How sad it is that we so seldom, if ever celebrate noble failures. It seems the winner's circle is the only location where laurels are placed on the fair heads of leaders and heroes. Yet, the truth is that none of us is born speaking our mother tongue; none of us is born feeding ourselves; none of us is born ready to stride upon our own Earth. We learn even the most basic skills for communication and survival by trial and error. We mimic sounds until we connect them with meanings and talk. We get more food on our outsides than our insides until we discover how to eat. We wriggle, wobble, and fall until we perambulate on our own. We learn by failing and correcting our mistakes.
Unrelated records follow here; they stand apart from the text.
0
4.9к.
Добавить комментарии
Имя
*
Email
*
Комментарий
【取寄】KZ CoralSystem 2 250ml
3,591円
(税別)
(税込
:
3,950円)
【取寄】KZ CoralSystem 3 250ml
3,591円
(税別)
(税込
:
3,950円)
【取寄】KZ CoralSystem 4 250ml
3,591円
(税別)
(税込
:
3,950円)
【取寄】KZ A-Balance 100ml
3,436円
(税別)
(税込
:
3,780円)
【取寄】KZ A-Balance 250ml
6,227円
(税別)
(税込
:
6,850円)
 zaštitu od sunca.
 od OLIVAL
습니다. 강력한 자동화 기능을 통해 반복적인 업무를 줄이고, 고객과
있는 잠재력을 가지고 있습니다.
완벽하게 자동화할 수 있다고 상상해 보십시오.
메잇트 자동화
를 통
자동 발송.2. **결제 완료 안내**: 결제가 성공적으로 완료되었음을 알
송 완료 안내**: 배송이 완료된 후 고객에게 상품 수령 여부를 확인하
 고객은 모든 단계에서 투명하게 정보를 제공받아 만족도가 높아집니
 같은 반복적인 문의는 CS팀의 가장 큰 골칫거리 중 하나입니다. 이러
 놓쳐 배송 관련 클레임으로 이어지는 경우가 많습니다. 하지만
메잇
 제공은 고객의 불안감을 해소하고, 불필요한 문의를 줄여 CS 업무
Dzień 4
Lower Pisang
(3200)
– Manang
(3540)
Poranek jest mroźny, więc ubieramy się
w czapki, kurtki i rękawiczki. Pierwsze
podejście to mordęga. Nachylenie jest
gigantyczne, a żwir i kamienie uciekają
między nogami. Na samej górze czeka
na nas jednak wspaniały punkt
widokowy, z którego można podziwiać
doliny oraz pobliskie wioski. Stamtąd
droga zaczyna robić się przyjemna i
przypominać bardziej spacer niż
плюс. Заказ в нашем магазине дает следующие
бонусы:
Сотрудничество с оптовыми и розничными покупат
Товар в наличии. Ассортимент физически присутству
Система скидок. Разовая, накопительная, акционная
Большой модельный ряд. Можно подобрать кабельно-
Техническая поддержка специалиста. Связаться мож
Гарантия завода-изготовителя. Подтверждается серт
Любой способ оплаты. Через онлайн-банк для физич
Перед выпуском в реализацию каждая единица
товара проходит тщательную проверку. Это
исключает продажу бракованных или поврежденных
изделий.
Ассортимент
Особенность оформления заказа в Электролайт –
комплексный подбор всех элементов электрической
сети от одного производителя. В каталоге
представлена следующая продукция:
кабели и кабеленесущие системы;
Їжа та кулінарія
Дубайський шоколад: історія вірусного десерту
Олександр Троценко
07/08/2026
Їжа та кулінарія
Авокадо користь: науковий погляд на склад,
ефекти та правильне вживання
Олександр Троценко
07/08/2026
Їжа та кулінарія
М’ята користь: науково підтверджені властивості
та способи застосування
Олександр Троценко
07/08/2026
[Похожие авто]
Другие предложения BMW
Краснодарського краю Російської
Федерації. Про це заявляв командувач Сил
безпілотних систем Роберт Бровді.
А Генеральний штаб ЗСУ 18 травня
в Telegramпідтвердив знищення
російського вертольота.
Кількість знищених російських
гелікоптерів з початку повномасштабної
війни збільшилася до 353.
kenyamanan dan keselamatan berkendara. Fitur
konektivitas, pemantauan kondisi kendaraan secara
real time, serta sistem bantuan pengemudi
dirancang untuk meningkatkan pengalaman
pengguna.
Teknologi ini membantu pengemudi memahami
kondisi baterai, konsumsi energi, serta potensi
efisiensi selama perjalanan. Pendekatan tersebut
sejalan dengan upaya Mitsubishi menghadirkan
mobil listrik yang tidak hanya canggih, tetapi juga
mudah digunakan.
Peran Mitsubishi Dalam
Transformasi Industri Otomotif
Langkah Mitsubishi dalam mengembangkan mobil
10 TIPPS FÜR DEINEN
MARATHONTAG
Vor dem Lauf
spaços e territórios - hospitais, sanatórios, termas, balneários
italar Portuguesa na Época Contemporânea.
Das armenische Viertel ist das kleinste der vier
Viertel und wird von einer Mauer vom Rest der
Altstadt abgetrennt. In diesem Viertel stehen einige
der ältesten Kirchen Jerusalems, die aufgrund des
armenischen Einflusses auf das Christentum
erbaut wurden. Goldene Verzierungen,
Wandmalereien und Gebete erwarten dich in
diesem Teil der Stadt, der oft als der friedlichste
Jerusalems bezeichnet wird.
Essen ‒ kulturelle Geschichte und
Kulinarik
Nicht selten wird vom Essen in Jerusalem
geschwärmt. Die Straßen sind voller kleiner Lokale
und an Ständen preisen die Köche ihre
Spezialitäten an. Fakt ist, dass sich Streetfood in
Somewhere along the journey from childhood, we lose the facility to lose and take it in stride as a learning experience. Winning becomes the only acceptable outcome, and making a mistake becomes a crime punishable by the self-destruction of our self-image and self-worth. Humility is lost in the arrogance of the winner and our total focus on the downside. Fear of losing face overrides any accomplishments, and the silver medal becomes a millstone about the neck, instead of recognition of one's achievement. No failure is truly a total loss if we learn from it, and practice the noble art of losing face.
For anyone as arrogant as me,
A failure was a cataclysmic fall —
An object lesson in humility,
A sad, heartbreaking, final curtain call.
That is, until the day I really failed,
And silently prepared to weep hot tears;
To grieve about my shining pride, impaled
Upon the lance of failure and of fears.
Twas then I learned a truth I can't deny:
Despite embarrassment, I still was me;
Despite chagrin and pain, I did not die.
I stumbled on a strange reality:
My greatest fear of all was losing face,
Until I learned to fail with humble grace.